TFEB is a nutrient and stress-sensing transcriptional factor that plays an important role in regulating cellular metabolic homeostasis. This study shows that TFEB, via activation of the hepatic autophagy-lysosomal proteolysis and induction of sulfur amino acid flux, increases hepatic cysteine availability that drives downstream CoA, GSH and taurine synthesis. In addition, previous studies show that TFEB, partly via PGC1α induction, promotes PPARα activation and fatty acid oxidation. Under NAFLD condition, incomplete fatty acid oxidation produces ROS to increase oxidative stress and mitochondrial dysfunction. This study shows that TFEB mediates the synthesis of GSH that enhances hepatic antioxidant defense and redox homeostasis.
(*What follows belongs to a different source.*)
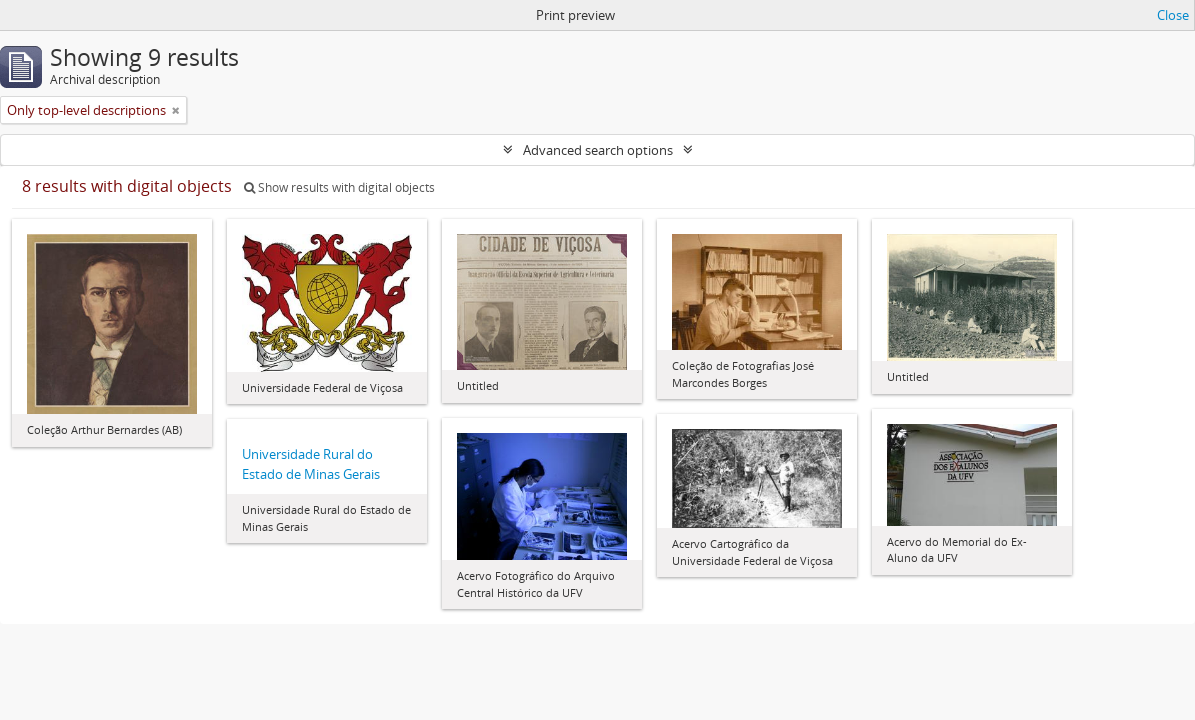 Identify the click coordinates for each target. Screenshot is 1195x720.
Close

Previous study reports that TFEB induces bile acid synthesis to lower cholesterol. TFEB-mediated cysteine enrichment also drives the synthesis of taurine, which supports bile acid conjugation and homeostasis. In summary, this study reveals TFEB regulation of hepatic sulfur amino acid metabolism that links TFEB to control of hepatic metabolic and redox homeostasis. SAMe S-adenosylmethionine, MAT Methionine adenosyltransferase, CoA coenzyme A, GSH reduced glutathione, PPARα peroxisome proliferator-activated receptor α, PGC1α PPARγ coactivator α.